What the task requires: Copy every line that holds the string "Conquest" from the data below.

Screenshot grounding data

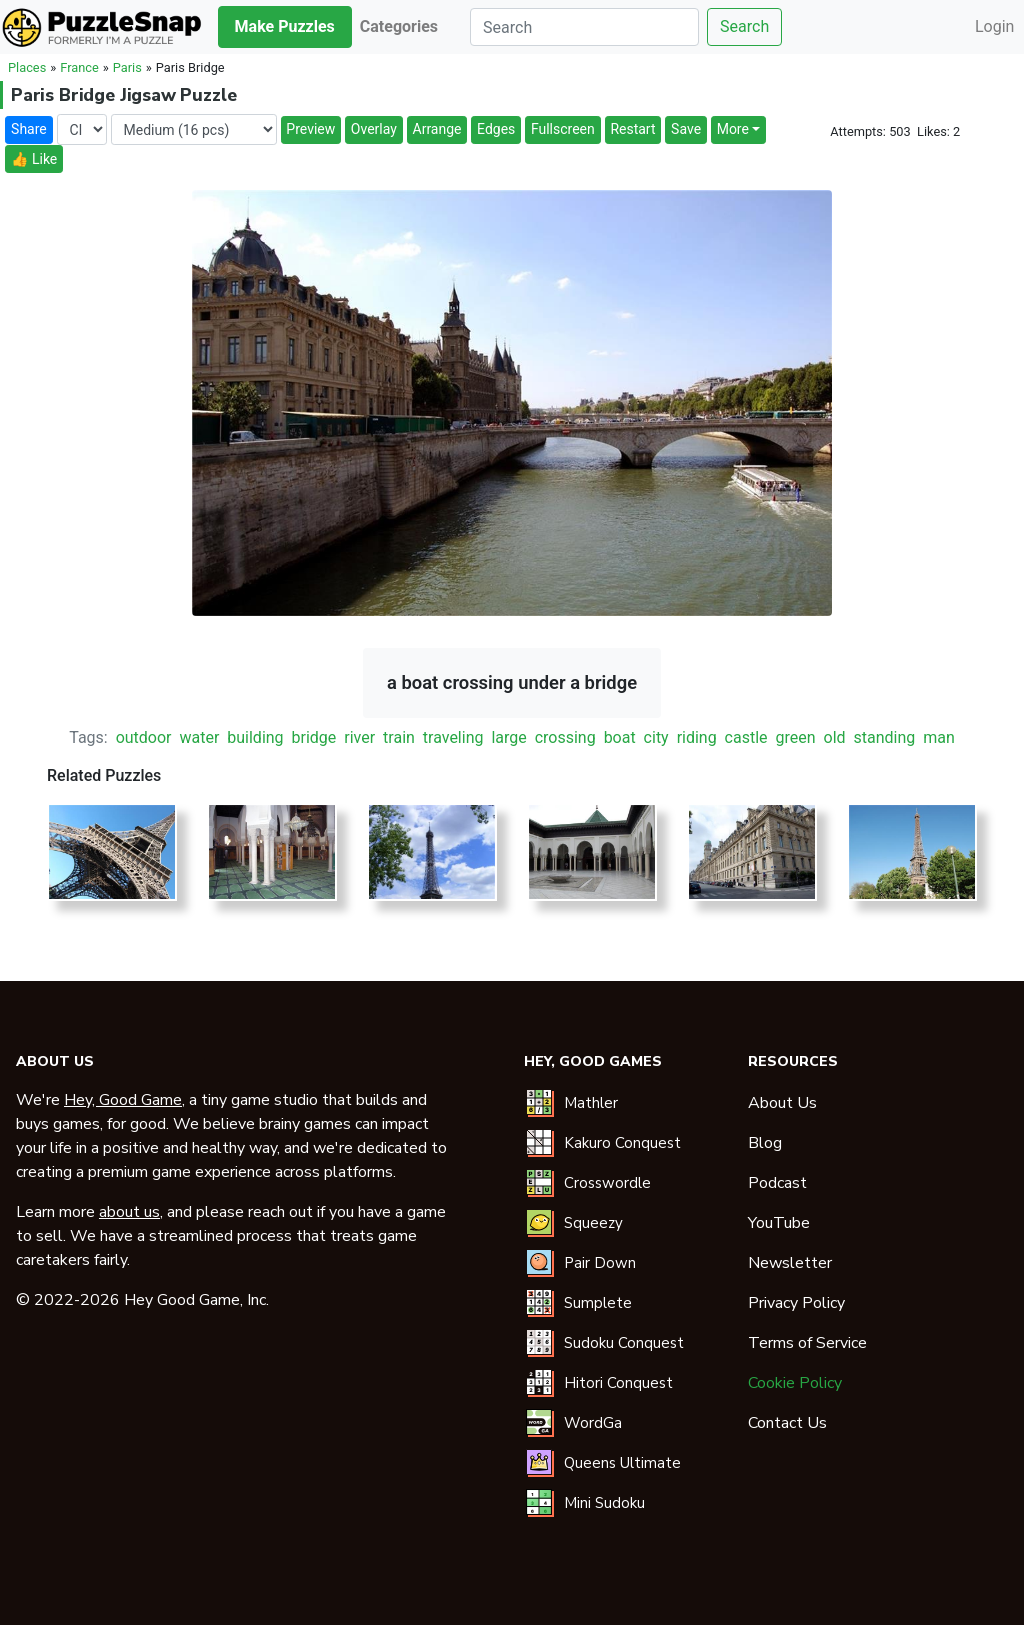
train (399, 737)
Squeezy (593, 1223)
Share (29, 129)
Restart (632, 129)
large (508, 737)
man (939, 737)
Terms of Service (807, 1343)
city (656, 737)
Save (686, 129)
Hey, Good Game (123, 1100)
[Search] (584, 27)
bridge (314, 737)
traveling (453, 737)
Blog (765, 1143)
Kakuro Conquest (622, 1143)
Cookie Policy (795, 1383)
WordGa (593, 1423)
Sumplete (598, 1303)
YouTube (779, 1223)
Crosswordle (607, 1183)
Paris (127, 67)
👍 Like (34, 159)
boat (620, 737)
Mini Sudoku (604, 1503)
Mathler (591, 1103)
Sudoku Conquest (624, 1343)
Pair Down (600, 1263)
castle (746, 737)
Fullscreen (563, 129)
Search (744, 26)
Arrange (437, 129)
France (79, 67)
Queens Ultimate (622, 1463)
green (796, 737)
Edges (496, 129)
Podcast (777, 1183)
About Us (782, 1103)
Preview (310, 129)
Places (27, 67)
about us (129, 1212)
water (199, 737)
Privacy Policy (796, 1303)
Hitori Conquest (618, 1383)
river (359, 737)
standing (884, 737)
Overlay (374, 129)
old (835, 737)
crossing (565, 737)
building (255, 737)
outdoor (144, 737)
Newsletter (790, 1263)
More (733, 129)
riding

Expected answer:
Kakuro Conquest (622, 1143)
Sudoku Conquest (624, 1343)
Hitori Conquest (618, 1383)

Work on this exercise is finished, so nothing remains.